Today, Meta shared it's latest research on CM3leon (pronounced “chameleon”), a transformer-based model that achieves state-of-the-art results on text-to-image generation and shows new capabilities for multimodal AI. CM3leon marks the first time an autoregressive model has matched the performance of leading generative diffusion models on key benchmarks.
In recent years, generative AI models capable of creating images from text prompts have progressed rapidly. Models like Midjourney, DALL-E 2 and Stable Diffusion can conjure photorealistic scenes and portraits from short text descriptions. These models use a technique called diffusion—a process that involves iteratively reducing noise in an image composed entirely of noise, and gradually bringing it closer to the desired target. While diffusion-based methods yield impressive results, their computational intensity poses challenges, as they can be expensive to run and often lack the speed required for real-time applications.
CM3leon takes a different approach. As a transformer-based model, it utilizes the power of attention mechanisms to weigh the relevance of input data, whether it's text or images. This architectural distinction allows CM3leon to achieve faster training speeds and better parallelization, making it more efficient than traditional diffusion-based methods.
CM3leon was trained efficiently on a dataset of licensed images using just a single TPU pod, and reaches an FID score of 4.88 on the MS-COCO dataset. Meta researchers say the model is over 5x more efficient than comparable transformer architectures.

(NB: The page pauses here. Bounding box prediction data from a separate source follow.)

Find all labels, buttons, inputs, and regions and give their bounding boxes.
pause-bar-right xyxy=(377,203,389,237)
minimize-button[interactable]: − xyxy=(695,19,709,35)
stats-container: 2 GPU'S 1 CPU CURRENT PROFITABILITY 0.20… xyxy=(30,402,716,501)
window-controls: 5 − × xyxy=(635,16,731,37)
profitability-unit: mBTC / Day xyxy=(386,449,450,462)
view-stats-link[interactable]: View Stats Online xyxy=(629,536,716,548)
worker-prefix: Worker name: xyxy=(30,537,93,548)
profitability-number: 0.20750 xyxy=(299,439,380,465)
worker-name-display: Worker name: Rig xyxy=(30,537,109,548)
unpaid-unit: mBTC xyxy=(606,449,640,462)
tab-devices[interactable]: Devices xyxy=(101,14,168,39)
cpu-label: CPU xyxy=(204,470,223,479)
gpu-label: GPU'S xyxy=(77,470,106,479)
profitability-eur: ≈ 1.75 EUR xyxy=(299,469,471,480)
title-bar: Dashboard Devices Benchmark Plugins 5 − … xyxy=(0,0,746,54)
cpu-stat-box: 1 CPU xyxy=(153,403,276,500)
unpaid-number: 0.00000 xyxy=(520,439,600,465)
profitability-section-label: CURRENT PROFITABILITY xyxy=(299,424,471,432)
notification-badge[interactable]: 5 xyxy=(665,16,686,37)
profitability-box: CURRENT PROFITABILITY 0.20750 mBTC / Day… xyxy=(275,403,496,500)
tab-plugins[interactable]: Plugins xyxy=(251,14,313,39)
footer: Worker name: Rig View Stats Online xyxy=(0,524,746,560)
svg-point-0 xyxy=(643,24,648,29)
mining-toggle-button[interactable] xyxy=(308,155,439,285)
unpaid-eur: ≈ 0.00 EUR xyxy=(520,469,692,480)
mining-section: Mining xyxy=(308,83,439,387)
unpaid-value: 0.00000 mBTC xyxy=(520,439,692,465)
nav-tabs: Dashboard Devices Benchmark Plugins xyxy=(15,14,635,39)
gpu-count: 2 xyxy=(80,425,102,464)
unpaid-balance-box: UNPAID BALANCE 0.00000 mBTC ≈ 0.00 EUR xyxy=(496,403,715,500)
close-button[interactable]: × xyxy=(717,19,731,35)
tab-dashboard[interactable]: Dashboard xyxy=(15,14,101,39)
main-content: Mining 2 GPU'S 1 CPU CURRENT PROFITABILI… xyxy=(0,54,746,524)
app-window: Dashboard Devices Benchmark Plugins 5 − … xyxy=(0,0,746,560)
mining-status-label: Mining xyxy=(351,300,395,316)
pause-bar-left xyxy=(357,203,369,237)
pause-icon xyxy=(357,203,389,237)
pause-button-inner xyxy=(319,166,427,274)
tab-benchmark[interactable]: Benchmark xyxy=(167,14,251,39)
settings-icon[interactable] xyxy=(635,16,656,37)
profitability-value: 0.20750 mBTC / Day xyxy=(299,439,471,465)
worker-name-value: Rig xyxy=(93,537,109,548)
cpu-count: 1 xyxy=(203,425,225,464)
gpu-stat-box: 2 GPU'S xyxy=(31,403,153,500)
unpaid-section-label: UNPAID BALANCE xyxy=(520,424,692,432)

But raw performance metrics don't tell the full story. Where CM3leon truly shines is in handling more complex prompts and image editing tasks. For example, CM3leon can accurately render an image from a prompt like "A small cactus wearing a straw hat and neon sunglasses in the Sahara desert."

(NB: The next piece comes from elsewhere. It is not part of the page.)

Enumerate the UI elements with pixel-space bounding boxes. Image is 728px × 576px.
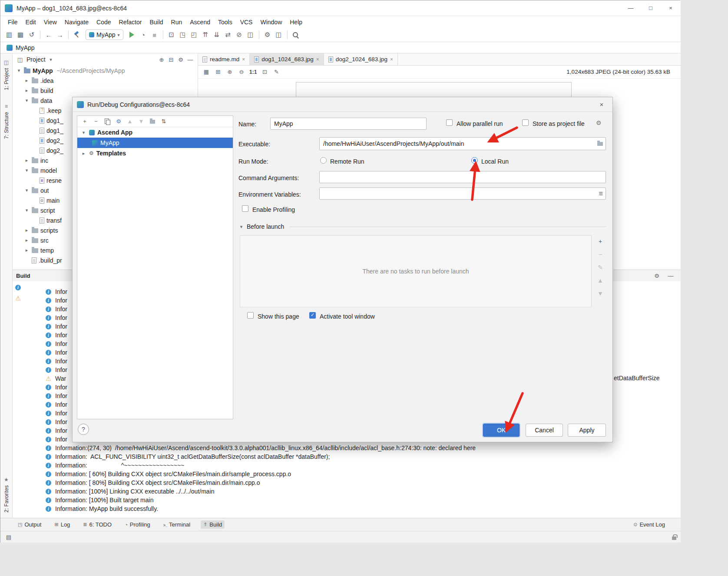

The model also excels at making edits to existing images based on free-form text instructions, like changing the sky color or adding objects in specific locations. These capabilities far surpass what leading models like DALL-E 2 can currently achieve.
Text Guided Image Editing
CM3leon's versatile architecture allows it to move fluidly between text, images, and compositional tasks. Beyond text-to-image generation, CM3leon can generate captions for images, answer questions about image content, and even create images based on textual descriptions of bounding boxes and segmentation maps. This combination of modalities into a single model is unprecedented among publicly revealed AI systems.

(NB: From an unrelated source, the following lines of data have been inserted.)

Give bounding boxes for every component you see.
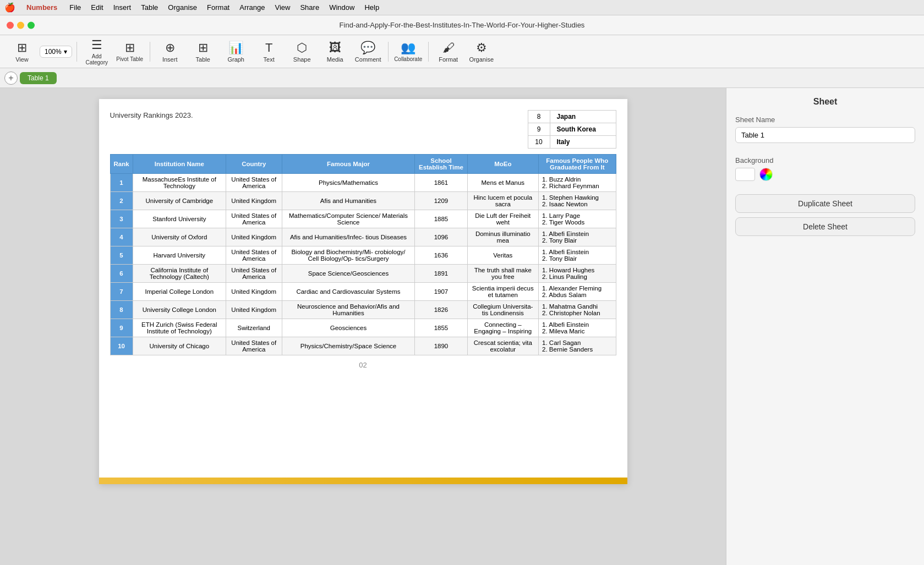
add-sheet-button[interactable]: + [4,72,18,85]
table-row[interactable]: 4 University of Oxford United Kingdom Af… [110,228,616,246]
famous-people-cell: 1. Mahatma Gandhi 2. Christopher Nolan [539,301,616,319]
major-cell: Physics/Chemistry/Space Science [282,337,415,355]
rank-cell: 3 [110,210,133,228]
add-category-button[interactable]: ☰ Add Category [81,37,112,66]
menubar-format[interactable]: Format [203,2,234,13]
country-cell: United Kingdom [226,301,282,319]
color-wheel-icon[interactable] [759,168,773,181]
menubar-file[interactable]: File [65,2,85,13]
rank-cell: 5 [110,246,133,265]
top-rank-cell: 8 [528,111,550,123]
right-panel: Sheet Sheet Name Background Duplicate Sh… [726,88,924,565]
format-label: Format [439,56,458,63]
menubar-view[interactable]: View [270,2,294,13]
country-cell: United Kingdom [226,192,282,210]
table-row[interactable]: 6 California Institute of Technology (Ca… [110,265,616,283]
country-cell: Switzerland [226,319,282,337]
color-swatch[interactable] [735,168,755,181]
table-row[interactable]: 5 Harvard University United States of Am… [110,246,616,265]
institution-cell: University College London [133,301,226,319]
table-row[interactable]: 1 MassachuseEs Institute of Technology U… [110,174,616,192]
establish-cell: 1636 [415,246,467,265]
insert-icon: ⊕ [165,41,175,55]
famous-people-cell: 1. Larry Page 2. Tiger Woods [539,210,616,228]
view-button[interactable]: ⊞ View [7,37,37,66]
graph-icon: 📊 [228,41,243,55]
major-cell: Afis and Humanities [282,192,415,210]
col-country: Country [226,155,282,174]
zoom-control[interactable]: 100% ▾ [40,46,72,58]
institution-cell: University of Oxford [133,228,226,246]
rankings-text: University Rankings 2023. [110,110,193,149]
add-category-label: Add Category [81,53,112,65]
shape-label: Shape [293,56,311,63]
panel-title: Sheet [735,97,915,107]
minimize-button[interactable] [17,21,24,29]
sheet-tab[interactable]: Table 1 [20,72,57,84]
collaborate-button[interactable]: 👥 Collaborate [393,37,424,66]
menubar-window[interactable]: Window [325,2,359,13]
top-country-cell: Japan [550,111,616,123]
table-row[interactable]: 3 Stanford University United States of A… [110,210,616,228]
media-button[interactable]: 🖼 Media [320,37,351,66]
canvas-area[interactable]: University Rankings 2023. 8 Japan 9 Sout… [0,88,726,565]
menubar-share[interactable]: Share [296,2,324,13]
comment-button[interactable]: 💬 Comment [353,37,384,66]
menubar-edit[interactable]: Edit [86,2,107,13]
sheet-tabbar: + Table 1 [0,68,924,88]
institution-cell: ETH Zurich (Swiss Federal Institute of T… [133,319,226,337]
organise-label: Organise [469,56,494,63]
format-icon: 🖌 [442,41,455,55]
institution-cell: Imperial College London [133,283,226,301]
graph-button[interactable]: 📊 Graph [221,37,251,66]
table-button[interactable]: ⊞ Table [188,37,218,66]
organise-button[interactable]: ⚙ Organise [466,37,497,66]
format-button[interactable]: 🖌 Format [433,37,464,66]
moeo-cell: Dominus illuminatio mea [467,228,539,246]
sheet-name-label: Sheet Name [735,116,915,124]
shape-button[interactable]: ⬡ Shape [287,37,318,66]
moeo-cell: Scientia imperii decus et tutamen [467,283,539,301]
duplicate-sheet-button[interactable]: Duplicate Sheet [735,194,915,213]
app-name[interactable]: Numbers [22,2,62,13]
top-country-table: 8 Japan 9 South Korea 10 Italy [528,110,616,149]
traffic-lights [7,21,35,29]
menubar-arrange[interactable]: Arrange [235,2,269,13]
delete-sheet-button[interactable]: Delete Sheet [735,217,915,236]
menubar-table[interactable]: Table [136,2,162,13]
view-label: View [15,56,29,63]
country-cell: United States of America [226,265,282,283]
separator-4 [428,42,429,62]
insert-button[interactable]: ⊕ Insert [155,37,185,66]
rank-cell: 1 [110,174,133,192]
media-icon: 🖼 [329,41,341,55]
institution-cell: University of Cambridge [133,192,226,210]
institution-cell: Harvard University [133,246,226,265]
table-row[interactable]: 9 ETH Zurich (Swiss Federal Institute of… [110,319,616,337]
table-row[interactable]: 8 University College London United Kingd… [110,301,616,319]
text-button[interactable]: T Text [254,37,285,66]
moeo-cell: Crescat scientia; vita excolatur [467,337,539,355]
establish-cell: 1096 [415,228,467,246]
pivot-table-button[interactable]: ⊞ Pivot Table [114,37,145,66]
data-table: Rank Institution Name Country Famous Maj… [110,154,616,355]
fullscreen-button[interactable] [28,21,35,29]
table-icon: ⊞ [198,41,208,55]
graph-label: Graph [227,56,244,63]
famous-people-cell: 1. Howard Hughes 2. Linus Pauling [539,265,616,283]
major-cell: Neuroscience and Behavior/Afis and Human… [282,301,415,319]
close-button[interactable] [7,21,14,29]
color-swatch-row [735,168,915,181]
table-row[interactable]: 2 University of Cambridge United Kingdom… [110,192,616,210]
col-establish: School Establish Time [415,155,467,174]
table-row[interactable]: 10 University of Chicago United States o… [110,337,616,355]
rank-cell: 6 [110,265,133,283]
menubar-help[interactable]: Help [360,2,384,13]
country-cell: United Kingdom [226,228,282,246]
sheet-name-input[interactable] [735,127,915,143]
famous-people-cell: 1. Alexander Fleming 2. Abdus Salam [539,283,616,301]
menubar-organise[interactable]: Organise [163,2,201,13]
insert-label: Insert [162,56,178,63]
table-row[interactable]: 7 Imperial College London United Kingdom… [110,283,616,301]
menubar-insert[interactable]: Insert [109,2,136,13]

Given a text description of the bounding box segmentation of the image, CM3leon can generate an image.
A separate super-resolution stage can be integrated with CM3leon output that significantly improves resolution and detail. Below are four example images for each of the prompts: (1) A steaming cup of coffee with mountains in the background. Resting during road trip. (2) Beautiful, majestic road during sunset. Aesthetic. (3) Small circular island in the middle of a lake. Forests surrounding the lake. High Contrast
CM3leon's success can be attributed to its unique architecture and training methods. The model employs a decoder-only transformer architecture, similar to established text-based models, but with the added capability of handling both text and images. Training involves retrieval augmentation, building upon recent work in the field, and instruction fine-tuning across various image and text generation tasks.
By applying a technique called supervised fine-tuning across modalities, Meta was able to significantly boost CM3leon's performance at image captioning, visual QA, and text-based editing. Despite being trained on just 3 billion text tokens, CM3leon matches or exceeds the results of other models trained on up to 100 billion tokens.
Meta has yet to announce plans to release CM3leon publicly. But the model defines a new bar for multimodal AI and shows the power of techniques like retrieval augmentation and supervised fine-tuning. It's a remarkable achievement that points to a future where AI systems can smoothly transition between understanding, editing, and generating across images, video, and text.